At the time of writing this article and to the best of our knowledge, no commercially available drone is intrinsically safe to a level where it can safely fly in an environment where explosive gases or dust is likely to occur in normal operational conditions. The "Are drones intrinsically safe?" question is definitely the first one that comes to the mind of professionals concerned with performing visual inspections and maintenance in environments that are subject to hazardous materials. As the manufacturer of , we had to answer this question countless times, and we thought that this topic deserves its own article. However, even if an intrinsically safe drone does not exist, it does not prevent drones from being applied for visual inspection in the Oil & Gas and Chemical industries. To properly cover the topic of the intrinsically safe drone, let's start by looking at what it takes to build a real intrinsically safe drone. Then we will look at solutions to mitigate risks and use drones where we would naturally not use them. Finally, we will look at the benefits of using drones despite risk mitigation procedures.
What does it take to build an intrinsically safe drone?
First of all, it is important to define the level of intrinsic safety that must be accomplished. Different standards are used around the world to regulate the use of electronic equipment in an explosive atmosphere. Standards differ in nomenclature and specificities, but all agree that passed a certain concentration of hazardous material and a certain probability of being in the presence of hazardous materials, electronic equipment must present certain characteristics to mitigate the risk of an explosion. This is the level of intrinsic safety we are talking about.
An intrinsically safe machine must not generate a spark nor a static charge. To achieve that, different technics are used: oil immersion, powder filling, encapsulation, or purge and pressurization. In the worst case, if an explosion happens within the intrinsically safe machine, its structure must be able to contain the blast and guarantee that no hot gas, hot parts, flame or spark is released to the explosive environment. As a consequence, a serious intrinsically safe machine is usually heavier than its non-intrinsically safe counterpart. This ratio is usually in the range of 10x. And if that wasn't enough, the surface of such a machine must not reach more than 25°C (77°F).

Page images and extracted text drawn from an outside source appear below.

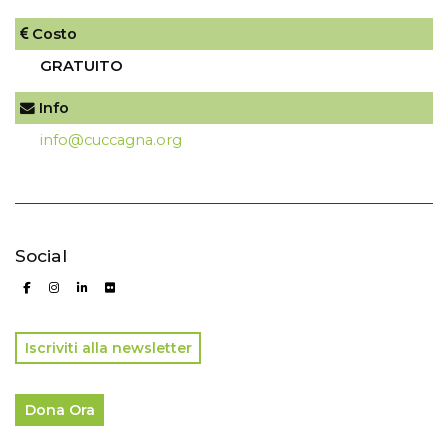
Costo
GRATUITO
Info
info@cuccagna.org
Social
Iscriviti alla newsletter
Dona Ora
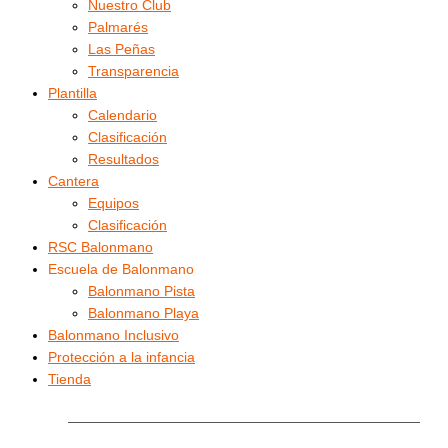
Nuestro Club
Palmarés
Las Peñas
Transparencia
Plantilla
Calendario
Clasificación
Resultados
Cantera
Equipos
Clasificación
RSC Balonmano
Escuela de Balonmano
Balonmano Pista
Balonmano Playa
Balonmano Inclusivo
Protección a la infancia
Tienda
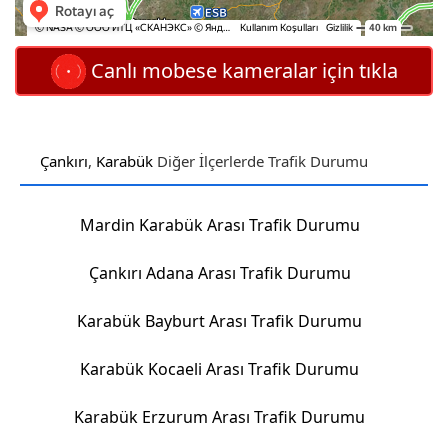
Canlı mobese kameralar için tıkla
Çankırı
,
Karabük
Diğer İlçerlerde Trafik Durumu
Mardin Karabük Arası Trafik Durumu
Çankırı Adana Arası Trafik Durumu
Karabük Bayburt Arası Trafik Durumu
Karabük Kocaeli Arası Trafik Durumu
Karabük Erzurum Arası Trafik Durumu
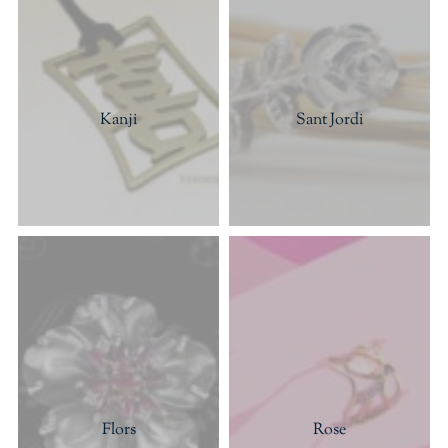
Kanji
Sant Jordi
Flors
Rose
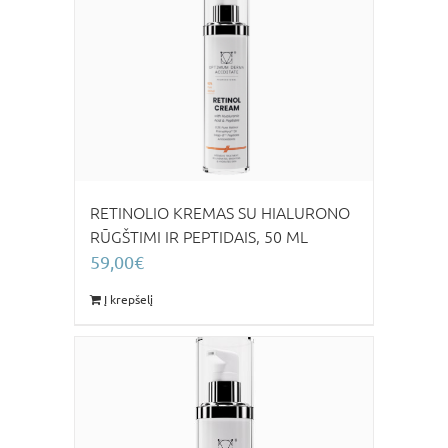
RETINOLIO KREMAS SU HIALURONO
RŪGŠTIMI IR PEPTIDAIS, 50 ML
59,00
€
Į krepšelį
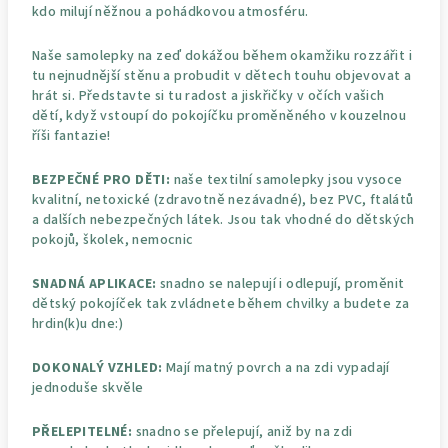
kdo milují něžnou a pohádkovou atmosféru.
Naše samolepky na zeď dokážou během okamžiku rozzářit i
tu nejnudnější stěnu a probudit v dětech touhu objevovat a
hrát si. Představte si tu radost a jiskřičky v očích vašich
dětí, když vstoupí do pokojíčku proměněného v kouzelnou
říši fantazie!
BEZPEČNÉ PRO DĚTI:
naše textilní samolepky jsou vysoce
kvalitní, netoxické (zdravotně nezávadné), bez PVC, ftalátů
a dalších nebezpečných látek. Jsou tak vhodné do dětských
pokojů, školek, nemocnic
SNADNÁ APLIKACE:
snadno se nalepují i odlepují, proměnit
dětský pokojíček tak zvládnete během chvilky a budete za
hrdin(k)u dne:)
DOKONALÝ VZHLED:
Mají matný povrch a na zdi vypadají
jednoduše skvěle
PŘELEPITELNÉ:
snadno se přelepují, aniž by na zdi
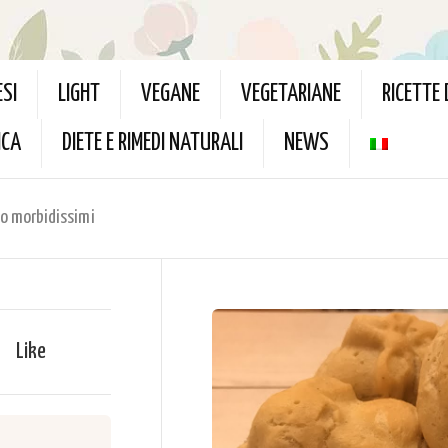
ESI
LIGHT
VEGANE
VEGETARIANE
RICETTE
ICA
DIETE E RIMEDI NATURALI
NEWS
lio morbidissimi
Like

Drones have every characteristic of a very dangerous equipment to fly in an explosive environment. It carries batteries, motors, and potentially LEDs that reach a high temperature when in function. It has high-speed rotating propellers which can generate a lot of sparks and static electricity. These propellers are mounted on brushless motors exposed to the environment for cooling purpose. produce light which is a source of heat higher than the 25°C ceiling. And finally, drones must be light enough to be able to fly a reasonable amount of time.

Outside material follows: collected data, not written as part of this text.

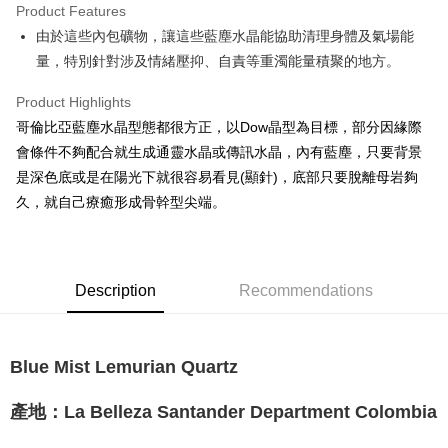
Product Features
Apple Pay
由於這些內包礦物，讓這些藍塵水晶能協助清理身體及氣場能
量，特別針對涉及情緒壓抑、自責等重濁能量積聚的地方。
JKOPAY
Easy Wallet
Product Highlights
哥倫比亞藍塵水晶型態都很方正，以Dow晶型為目標，部分因緣際
ATM Transfer
會條件不夠配合就生成通靈水晶或傳訊水晶，內有藍塵，只要背景
是深色底或是在陽光下就很容易看見(顯針)，底部只要脫離母岩夠
Shipping Method
久，就自己療癒形成骨幹型尖端。
全家取貨付款
NT$80/order | Free shipping on orders of NT$3,000 or more
7-11取貨付款
Description
Recommendations
NT$80/order | Free shipping on orders of NT$3,000 or more
賣家宅配幫您送（台灣）
Blue Mist Lemurian Quartz
NT$80/order | Free shipping on orders of NT$3,000 or more
郵局幫你送（離島）
產地：La Belleza Santander Department Colombia
NT$80/order | Free shipping on orders of NT$3,000 or more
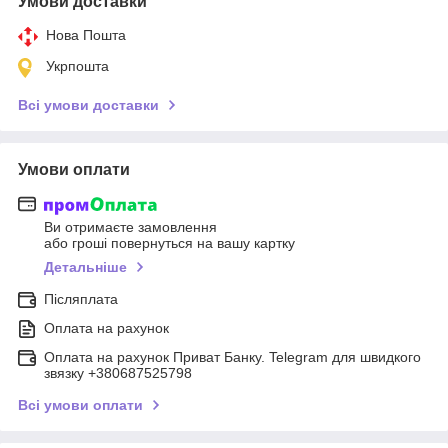
Умови доставки
Нова Пошта
Укрпошта
Всі умови доставки
Умови оплати
Ви отримаєте замовлення
або гроші повернуться на вашу картку
Детальніше
Післяплата
Оплата на рахунок
Оплата на рахунок Приват Банку. Telegram для швидкого
звязку +380687525798
Всі умови оплати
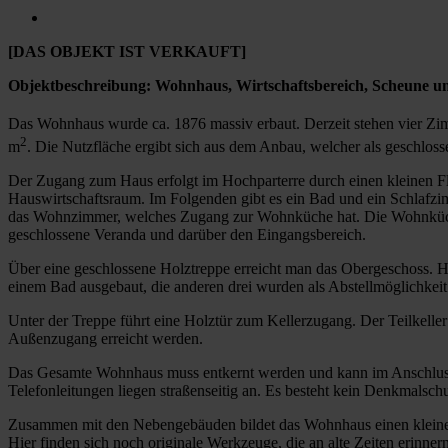
[DAS OBJEKT IST VERKAUFT]
Objektbeschreibung: Wohnhaus, Wirtschaftsbereich, Scheune un
Das Wohnhaus wurde ca. 1876 massiv erbaut. Derzeit stehen vier Zim
2
m
. Die Nutzfläche ergibt sich aus dem Anbau, welcher als geschloss
Der Zugang zum Haus erfolgt im Hochparterre durch einen kleinen Flu
Hauswirtschaftsraum. Im Folgenden gibt es ein Bad und ein Schlafzi
das Wohnzimmer, welches Zugang zur Wohnküche hat. Die Wohnküche
geschlossene Veranda und darüber den Eingangsbereich.
Über eine geschlossene Holztreppe erreicht man das Obergeschoss. Hi
einem Bad ausgebaut, die anderen drei wurden als Abstellmöglichkeit
Unter der Treppe führt eine Holztür zum Kellerzugang. Der Teilkelle
Außenzugang erreicht werden.
Das Gesamte Wohnhaus muss entkernt werden und kann im Anschluss n
Telefonleitungen liegen straßenseitig an. Es besteht kein Denkmalsch
Zusammen mit den Nebengebäuden bildet das Wohnhaus einen kleinen 
Hier finden sich noch originale Werkzeuge, die an alte Zeiten erinnern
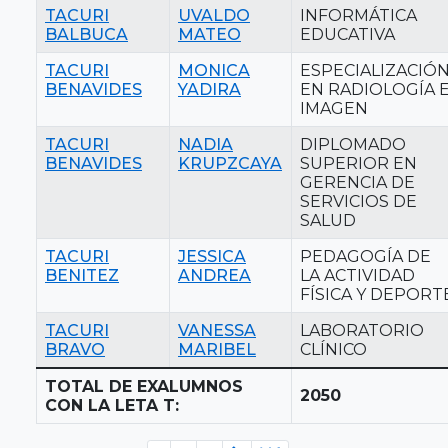
TACURI
UVALDO
INFORMÁTICA
BALBUCA
MATEO
EDUCATIVA
TACURI
MONICA
ESPECIALIZACIÓ
BENAVIDES
YADIRA
EN RADIOLOGÍA 
IMAGEN
TACURI
NADIA
DIPLOMADO
BENAVIDES
KRUPZCAYA
SUPERIOR EN
GERENCIA DE
SERVICIOS DE
SALUD
TACURI
JESSICA
PEDAGOGÍA DE
BENITEZ
ANDREA
LA ACTIVIDAD
FÍSICA Y DEPORT
TACURI
VANESSA
LABORATORIO
BRAVO
MARIBEL
CLÍNICO
TOTAL DE EXALUMNOS
2050
CON LA LETA T:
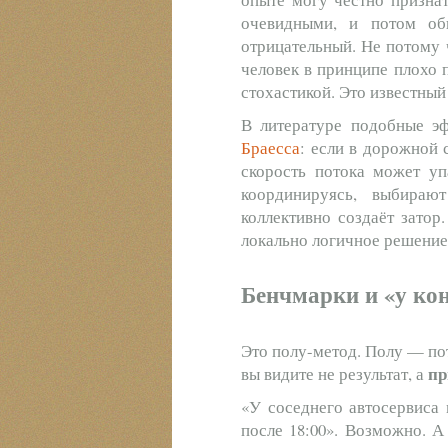
очевидными, и потом об
отрицательный. Не потому ч
человек в принципе плохо 
стохастикой. Это известный
В литературе подобные э
Браесса
: если в дорожной 
скорость потока может уп
координируясь, выбираю
коллективно создаёт затор
локально логичное решение
Бенчмарки и «у ко
Это полу-метод. Полу — пот
пр
вы видите не результат, а
«У соседнего автосервиса
после 18:00». Возможно. 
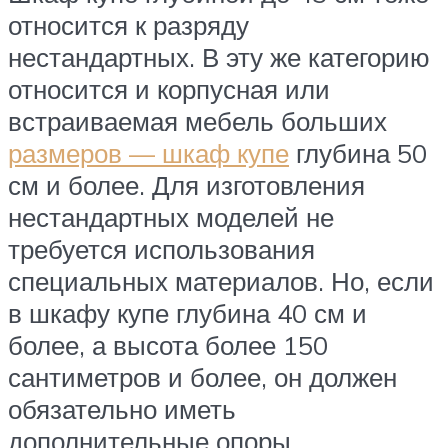
относится к разряду
нестандартных. В эту же категорию
относится и корпусная или
встраиваемая мебель больших
размеров — шкаф купе
глубина 50
см и более. Для изготовления
нестандартных моделей не
требуется использования
специальных материалов. Но, если
в шкафу купе глубина 40 см и
более, а высота более 150
сантиметров и более, он должен
обязательно иметь
дополнительные опоры.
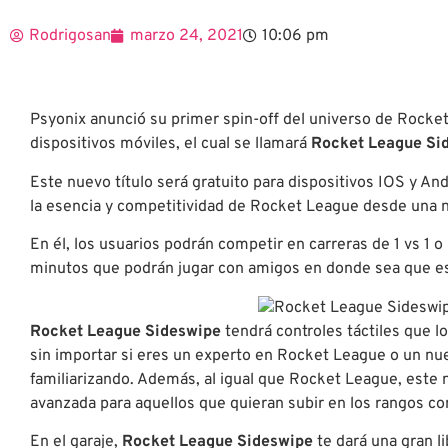
Rodrigosan
marzo 24, 2021
10:06 pm
Psyonix anunció su primer spin-off del universo de Rock
dispositivos móviles, el cual se llamará
Rocket League Si
Este nuevo título será gratuito para dispositivos IOS y A
la esencia y competitividad de Rocket League desde una 
En él, los usuarios podrán competir en carreras de 1 vs 1 o
minutos que podrán jugar con amigos en donde sea que est
Rocket League Sideswipe
tendrá controles táctiles que l
sin importar si eres un experto en Rocket League o un nu
familiarizando. Además, al igual que Rocket League, este
avanzada para aquellos que quieran subir en los rangos co
En el garaje,
Rocket League Sideswipe
te dará una gran l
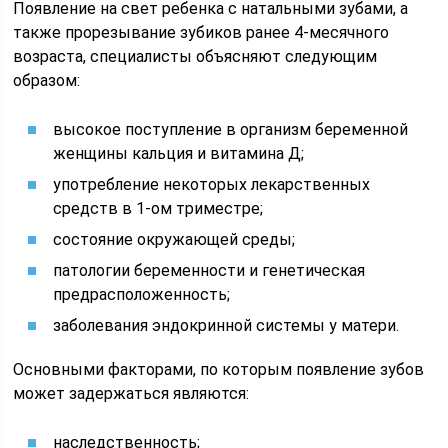
Появление на свет ребенка с натальными зубами, а
также прорезывание зубиков ранее 4-месячного
возраста, специалисты объясняют следующим
образом:
высокое поступление в организм беременной
женщины кальция и витамина Д;
употребление некоторых лекарственных
средств в 1-ом триместре;
состояние окружающей среды;
патологии беременности и генетическая
предрасположенность;
заболевания эндокринной системы у матери.
Основными факторами, по которым появление зубов
может задержаться являются:
наследственность;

Considering all these constraints, until we discover how to compensate for gravity in a more efficient way than what is available today, a serious intrinsically safe drone won't be envisioned.
Why is intrinsic safety the wrong answer to a correct question?
Fortunately, humans are resourceful and the abovementioned limitations have long been overcome using different risk mitigation technics. If human presence is required, intensive cleaning and degassing - until no more trace of explosive is present - is the defacto approach. This risk mitigation technic can be applied as well to deploy drones.
It is also very common to use Nitrogen to purge or inert an enclosed space and avoid explosions. The downside of this technic is that humans can no longer breathe in a Nitrogen purged or inerted atmosphere. However, drones can fly, and with no risk of explosion whatsoever. This safe and simple, yet elegant solution has successfully been tested to allow drone flights in enclosed spaces subject to hazardous material. It is used by some of the largest chemical companies in the world at the forefront of innovation.
Technically speaking and for those who really like to play with fire, a third solution exists. It is scientifically proven that above its Upper Explosive Limit a mixture of air and fuel is too "rich" and will not burn, thus removing the risk of an explosion. However, we do not encourage anyone to try it on and prove scientific theories by walking the talk.
Are the benefits of drones preserved despite mitigation measures?
In most of the cases, the answer is yes. It will essentially be a question of how much more benefits do you'll get by deploying drones instead of humans and this will depend on the inspection you perform or your specific use case.
If we look at the safety impact, simply because you do not have to send humans in a confined space or a hazardous area to visually inspect an asset, the effort of deploying drone technology at your worksite is worth the investment.
From a pure cost point of view, if the results of your inspection were to indicate the need for human intervention to perform a repair, just by having the data intelligence of a remote visual inspection prior to any human entry will be of a tremendous help. You will be able to tell scaffolders where to build scaffolding. "Rather than scaffolding in the entire structure, you may only have to scaffold a single wall or a single location," , Chief Pilot at Viper Drone. This can generate huge downtime and, ultimately, cost savings.
When properly trained, an inspector using remotely operated technology will be much more efficient and faster than if he was to perform the same inspection by entering the asset. The ratio can span from a fourth of the time to a twelve of the time according to Schutte's experience. Depending on the asset, there are even chances that you don't have to stop the entire asset like you would do for a human entry. This can sometimes make a big difference in downtime.